Lithium and creativity

I have had the nicest week. No work at the office, so I have been riding my horse and working on my NaNoWriMo novel re-write. I may have mentioned before that while I wrote compulsively as a teenager, I had never finished a piece of fiction before this. I stopped writing fiction in college and turned to technical writing. NaNoWriMo was great because I had to complete a 50,000 word novel in 30 days. And I did it, with two days to spare.

Never having finished anything before, I have no experience with rewriting a piece of fiction. I had no idea that it could be so engrossing, and so much fun. I just came to the part where the main characters have to part and I got choked up. Silly, but true. And surprising.

A whole new world is opening up for me. I have always been creative. I have made quilts and had photographs published, designed websites, and done other thingsbut none of them has been as exciting as this.

When I was 7 years old my father brought home his Smith-Corona typewriter and I fell in love. I started writing plays and then advanced to longer pieces, some of which I did finish...but when the BP kicked in around 8th grade the writing ceased to be a reasoned activity and became a love-hate-addiction kind of relationship.
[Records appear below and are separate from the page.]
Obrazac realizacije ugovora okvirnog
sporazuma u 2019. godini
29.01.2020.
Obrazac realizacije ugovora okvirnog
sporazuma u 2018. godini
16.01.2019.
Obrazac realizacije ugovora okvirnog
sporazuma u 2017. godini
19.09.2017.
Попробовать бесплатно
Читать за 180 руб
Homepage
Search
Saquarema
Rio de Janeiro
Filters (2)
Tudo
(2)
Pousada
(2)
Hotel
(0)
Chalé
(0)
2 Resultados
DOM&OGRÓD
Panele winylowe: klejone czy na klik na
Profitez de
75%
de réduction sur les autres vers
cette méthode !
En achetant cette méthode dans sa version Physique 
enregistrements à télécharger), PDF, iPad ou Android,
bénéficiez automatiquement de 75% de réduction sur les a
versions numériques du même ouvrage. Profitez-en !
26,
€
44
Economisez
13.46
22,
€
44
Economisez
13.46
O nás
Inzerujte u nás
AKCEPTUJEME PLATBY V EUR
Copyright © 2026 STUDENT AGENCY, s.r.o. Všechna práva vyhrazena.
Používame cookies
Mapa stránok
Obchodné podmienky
I was in the habit of writing, but went through periods when I couldn't write, and then doubted everything I had written. And then in college I just gave up. It was just too hard.
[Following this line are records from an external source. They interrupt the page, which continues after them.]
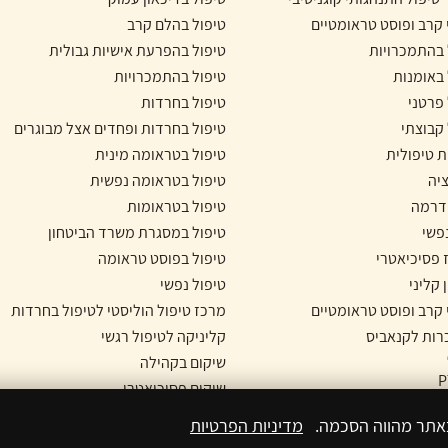
 קרב ופוסט טראומטיים
טיפול בהלם קרב
 בהתמכרויות
טיפול בהפרעת אישיות גבולית
 באומנות
טיפול בהתמכרויות
 פרטני
טיפול בחרדות
 קבוצתי
טיפול בחרדות ופחדים אצל מבוגרים
ת טיפולית
טיפול בטראומה מינית
יה
טיפול בטראומה נפשית
דרמה
טיפול בטראומות
נפשי
טיפול במסגרת משרד הביטחון
 פסיכיאטרי
טיפול בפוסט טראומה
 קליני
טיפול נפשי
 קרב ופוסט טראומטיים
מרכז טיפול הוליסטי לטיפול בחרדות
ות לקנאביס
קליניקה לטיפול רגשי
שיקום בקהילה
שיקום פסיכיאטרי
בדיכאון
תחלואה כפולה
באתר מהווה הסכמה.
מדיניות הפרטיות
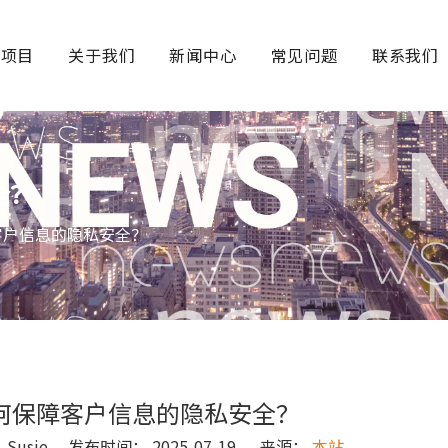
务项目
关于我们
新闻中心
常见问题
联系我们
全？
客户信息的隐私安全？
何保障客户信息的隐私安全？
usie 发布时间： 2025-07-19 来源：
本站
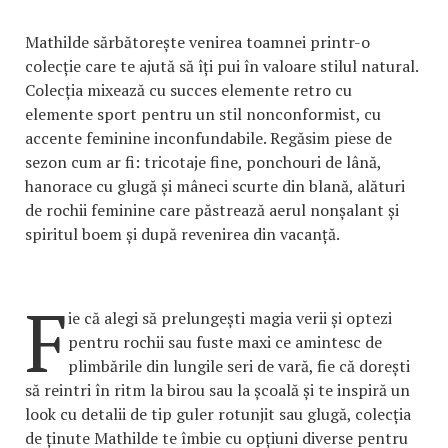
Mathilde sărbătorește venirea toamnei printr-o
colecție care te ajută să îți pui în valoare stilul natural.
Colecția mixează cu succes elemente retro cu
elemente sport pentru un stil nonconformist, cu
accente feminine inconfundabile. Regăsim piese de
sezon cum ar fi: tricotaje fine, ponchouri de lână,
hanorace cu glugă și mâneci scurte din blană, alături
de rochii feminine care păstrează aerul nonșalant și
spiritul boem și după revenirea din vacanță.
F
ie că alegi să prelungești magia verii și optezi
pentru rochii sau fuste maxi ce amintesc de
plimbările din lungile seri de vară, fie că dorești
să reintri în ritm la birou sau la școală și te inspiră un
look cu detalii de tip guler rotunjit sau glugă, colecția
de ținute Mathilde te îmbie cu opțiuni diverse pentru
Twenty-five years have passed. I've been on Lithium for eight years now. The general bellief is that Lithium will kill your creativity, but I am no so sure about that. In these eight years I have taught myself web design and have created websites for work, charities and hobbies; I have gotten reinvolved in photography and learned a great deal about Photoshop; I have bought a horse and started to learn the complex discipline of dressage, and now...now I am rewriting MY NOVEL.

It may not be a great novel, but it is MY NOVEL. It is something I had given up planning or hoping to do. Having evidence of this thing which for so many years I wanted to do but was unable to do, is thrilling.

I owe it all to being on meds. Maybe other mood stabilizers can do the same for people; Lithium has done this for me. I wanted to write about my experience with it in order to put a positive story about it out there to let people know it can happen. Lithium doesn't mean saying goodbye to creativity.

In a lecture in 2000 at the Manic Depressive Association of Boston (highlights of lecture here "Dr. Frankenberg presented a study of bipolar artists that were asked how their creativity fared now that they were taking lithium. One-third said their creativity was great, one-third noticed no difference, and the remaining one-third thought it had suffered."